About this task: Restate the following entries exactly. Keep the pictures out.

Excerpts from a dataset:
········

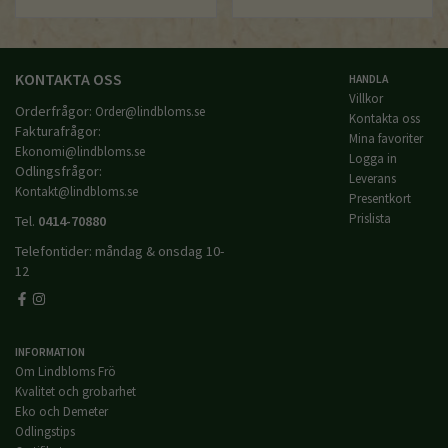
KONTAKTA OSS
HANDLA
Villkor
Orderfrågor:
Order@lindbloms.se
Kontakta oss
Fakturafrågor:
Mina favoriter
Ekonomi@lindbloms.se
Logga in
Odlingsfrågor:
Leverans
Kontakt@lindbloms.se
Presentkort
Prislista
Tel.
0414-70880
Telefontider: måndag & onsdag 10-
12
INFORMATION
Om Lindbloms Frö
Kvalitet och grobarhet
Eko och Demeter
Odlingstips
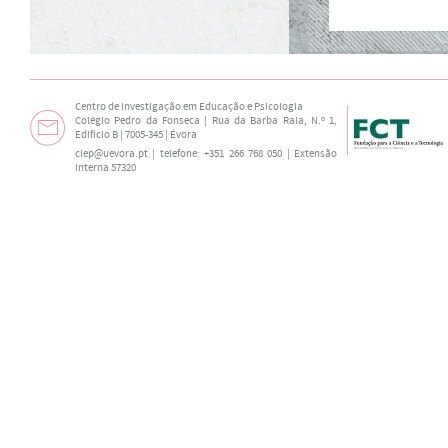
Centro de Investigação em Educação e Psicologia
Colégio Pedro da Fonseca | Rua da Barba Rala, N.º 1,
Edifício B | 7005-345 | Évora
ciep@uevora.pt
| telefone: +351 266 768 050 | Extensão
interna 57320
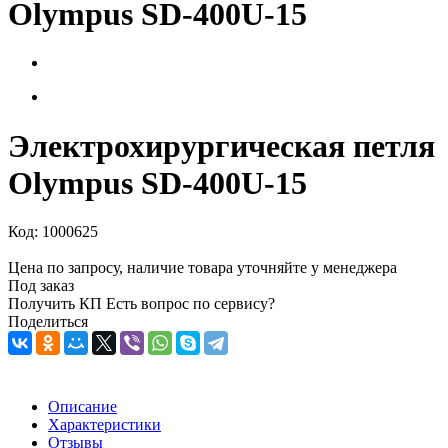
Olympus SD-400U-15
Электрохирургическая петля
Olympus SD-400U-15
Код:
1000625
Цена по запросу, наличие товара уточняйте у менеджера
Под заказ
Получить КП
Есть вопрос по сервису?
Поделиться
Описание
Характеристики
Отзывы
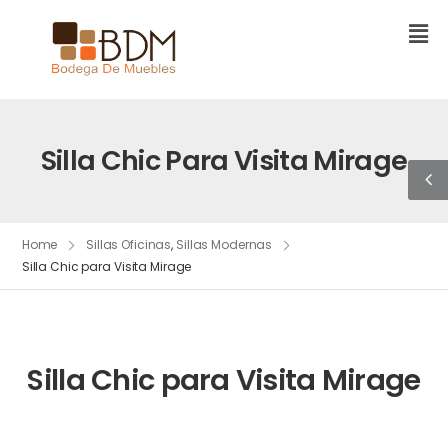
Silla Chic Para Visita Mirage
Home
Sillas Oficinas
,
Sillas Modernas
Silla Chic para Visita Mirage
Silla Chic para Visita Mirage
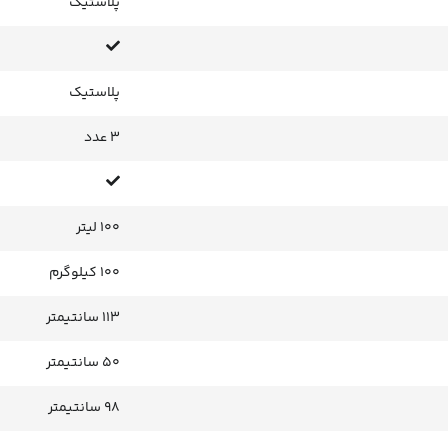
پلاستیک
پلاستیک
3 عدد
100 لیتر
100 کیلوگرم
113 سانتیمتر
50 سانتیمتر
98 سانتیمتر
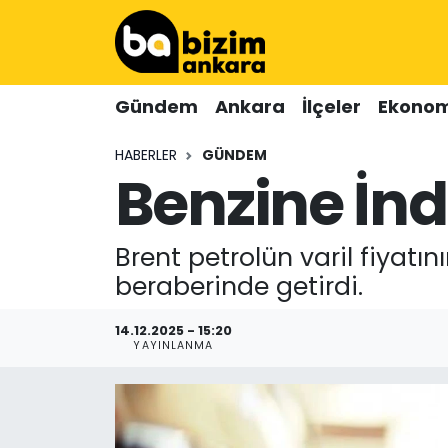
Hava Durumu
Gündem
Ankara
İlçeler
Ekonom
Trafik Durumu
HABERLER
GÜNDEM
Benzine İnd
Süper Lig Puan Durumu ve Fikstür
Tüm Manşetler
Brent petrolün varil fiyatı
Son Dakika Haberleri
beraberinde getirdi.
Haber Arşivi
14.12.2025 - 15:20
YAYINLANMA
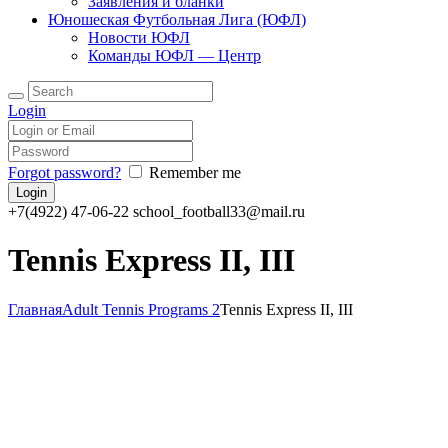
Заявления и бланки
Юношеская Футбольная Лига (ЮФЛ)
Новости ЮФЛ
Команды ЮФЛ — Центр
Login
Forgot password?
Remember me
+7(4922) 47-06-22
school_football33@mail.ru
Tennis Express II, III
Главная
Adult Tennis Programs 2
Tennis Express II, III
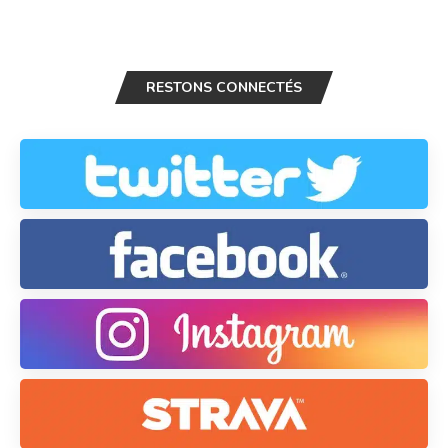
RESTONS CONNECTÉS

········

Task result:
KONTAKTA OSS
HANDLA
Villkor
Orderfrågor:
Order@lindbloms.se
Kontakta oss
Fakturafrågor:
Mina favoriter
Ekonomi@lindbloms.se
Logga in
Odlingsfrågor:
Leverans
Kontakt@lindbloms.se
Presentkort
Prislista
Tel.
0414-70880
Telefontider: måndag & onsdag 10-
12
INFORMATION
Om Lindbloms Frö
Kvalitet och grobarhet
Eko och Demeter
Odlingstips
Centro de Investigação em Educação e Psicologia
Colégio Pedro da Fonseca | Rua da Barba Rala, N.º 1,
Edifício B | 7005-345 | Évora
ciep@uevora.pt
| telefone: +351 266 768 050 | Extensão
interna 57320
Olympus SD-400U-15
Электрохирургическая петля
Olympus SD-400U-15
Код:
1000625
Цена по запросу, наличие товара уточняйте у менеджера
Под заказ
Получить КП
Есть вопрос по сервису?
Поделиться
Описание
Характеристики
Отзывы
Silla Chic Para Visita Mirage
Home
Sillas Oficinas
,
Sillas Modernas
Silla Chic para Visita Mirage
Silla Chic para Visita Mirage
پلاستیک
پلاستیک
3 عدد
100 لیتر
100 کیلوگرم
113 سانتیمتر
50 سانتیمتر
98 سانتیمتر
Hava Durumu
Gündem
Ankara
İlçeler
Ekonom
Trafik Durumu
HABERLER
GÜNDEM
Benzine İnd
Süper Lig Puan Durumu ve Fikstür
Tüm Manşetler
Brent petrolün varil fiyatı
Son Dakika Haberleri
beraberinde getirdi.
Haber Arşivi
14.12.2025 - 15:20
YAYINLANMA
Заявления и бланки
Юношеская Футбольная Лига (ЮФЛ)
Новости ЮФЛ
Команды ЮФЛ — Центр
Login
Forgot password?
Remember me
+7(4922) 47-06-22
school_football33@mail.ru
Tennis Express II, III
Главная
Adult Tennis Programs 2
Tennis Express II, III
RESTONS CONNECTÉS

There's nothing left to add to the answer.